# Biopython 1: Introduction to Biopython

## What is Biopython?

Biopython is a set of Python dools developed for common tasks in computational molecular biology. Since it is open-source, its capabilities are constantly being developed and added to. Some common utilities are:
* Parsing bioinformatics files into usable data structures
* Conveniently iterating over multiple data files
* Interfacing with online resources such as ENTREZ
* Working with sequences to perform analyses

In this workshop, I hope you will become familiar with Biopython and its basic utilities, and that you are able to then apply when you have learned to your own research. 

## Check if you have Biopython installed

Run the following code. If the first line fails, you do not have Biopython installed. You can install it through the command line by running `pip install biopython` or get it through Anaconda. If the second line fails, you have a very old version installed and you will need to update it.

In [4]:
import Bio
print(Bio.__version__)

1.78


## Example 1: Let's dive in!
### A usage example from the official Biopython Tutorial

In this example, we will be parsing files for a Ladyslipper Orchid. This data was obtained by searching the nucleotide database at NCBI and downloading the results in .fasta and .gbk formats. Later on, we will learn how to search and download data programatically using Biopython.

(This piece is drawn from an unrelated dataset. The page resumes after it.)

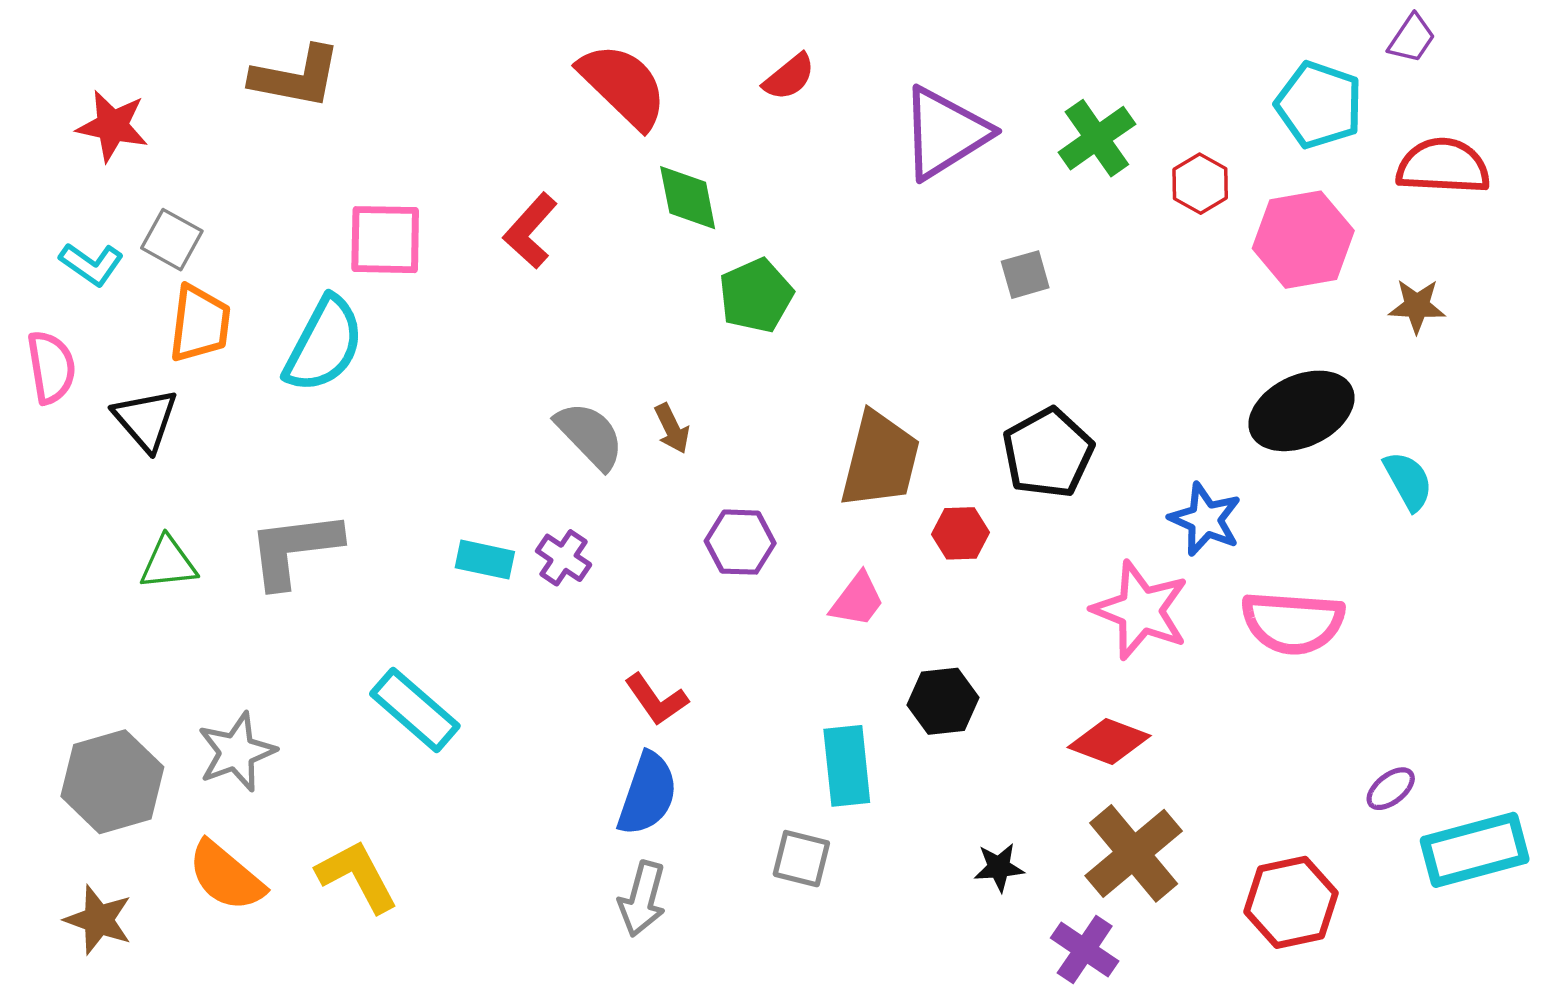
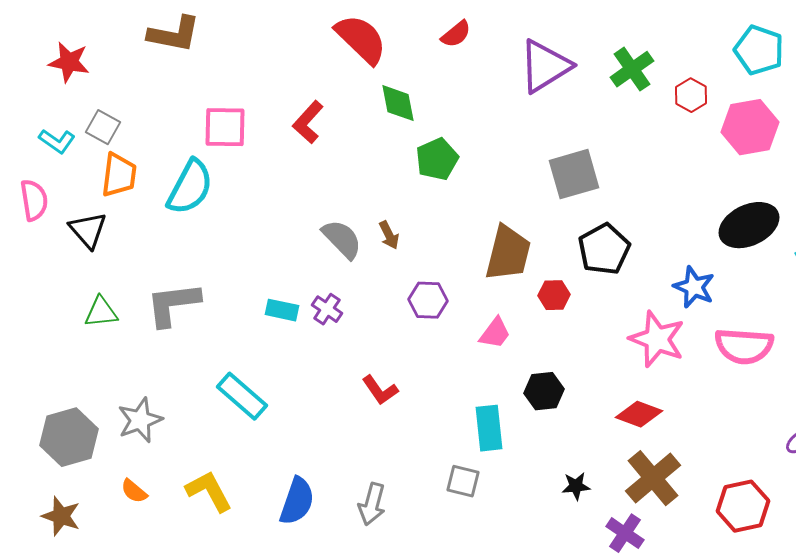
gray square: (1025, 275) -> (574, 174), moved, size x1.8
blue semicircle: (647, 794) -> (297, 501), moved
orange semicircle: (226, 876) -> (134, 491), size x0.6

The data is saved in the folder called `sample-data`. 

In [3]:
from Bio import SeqIO
for seq_record in SeqIO.parse("sample-data/ls_orchid.fasta", "fasta"):
    print(seq_record.id)
    print(repr(seq_record.seq))
    print(len(seq_record))

gi|2765658|emb|Z78533.1|CIZ78533
Seq('CGTAACAAGGTTTCCGTAGGTGAACCTGCGGAAGGATCATTGATGAGACCGTGG...CGC')
740
gi|2765657|emb|Z78532.1|CCZ78532
Seq('CGTAACAAGGTTTCCGTAGGTGAACCTGCGGAAGGATCATTGTTGAGACAACAG...GGC')
753
gi|2765656|emb|Z78531.1|CFZ78531
Seq('CGTAACAAGGTTTCCGTAGGTGAACCTGCGGAAGGATCATTGTTGAGACAGCAG...TAA')
748
gi|2765655|emb|Z78530.1|CMZ78530
Seq('CGTAACAAGGTTTCCGTAGGTGAACCTGCGGAAGGATCATTGTTGAAACAACAT...CAT')
744
gi|2765654|emb|Z78529.1|CLZ78529
Seq('ACGGCGAGCTGCCGAAGGACATTGTTGAGACAGCAGAATATACGATTGAGTGAA...AAA')
733
gi|2765652|emb|Z78527.1|CYZ78527
Seq('CGTAACAAGGTTTCCGTAGGTGAACCTGCGGAAGGATCATTGTTGAGACAGTAG...CCC')
718
gi|2765651|emb|Z78526.1|CGZ78526
Seq('CGTAACAAGGTTTCCGTAGGTGAACCTGCGGAAGGATCATTGTTGAGACAGTAG...TGT')
730
gi|2765650|emb|Z78525.1|CAZ78525
Seq('TGTTGAGATAGCAGAATATACATCGAGTGAATCCGGAGGACCTGTGGTTATTCG...GCA')
704
gi|2765649|emb|Z78524.1|CFZ78524
Seq('CGTAACAAGGTTTCCGTAGGTGAACCTGCGGAAGGATCATTGTTGAGATAGTAG...AGC')
740
gi|2765648|emb|Z78523.1|CHZ78523
Seq('CGTAACCAGGTTTCCGT

Let's "unpack" this code and take a look at some of the objects and functions within Biopython.

`from Bio import SeqIO`

First, we imported `SeqIO` from `Bio`. `Bio` is how you call the Biopython library, and `SeqIO` is a module within the Biopython library that deals with importing and exporting sequences, as the name suggests.

Then, we iterate through a for loop to extract the individual sequences contained within the data file. The magic happens in the line:

`SeqIO.parse("sample-data/ls_orchid.fasta", "fasta")`

Here, we use the `parse()` function to parse the data file. The arguments of `parse()` are the file path, as well as the type of file (in this case, fasta). Once the data file has been parsed, each sequence in the file has various properties which can be printed including the sequence `id`, the sequence itself, and the sequence length.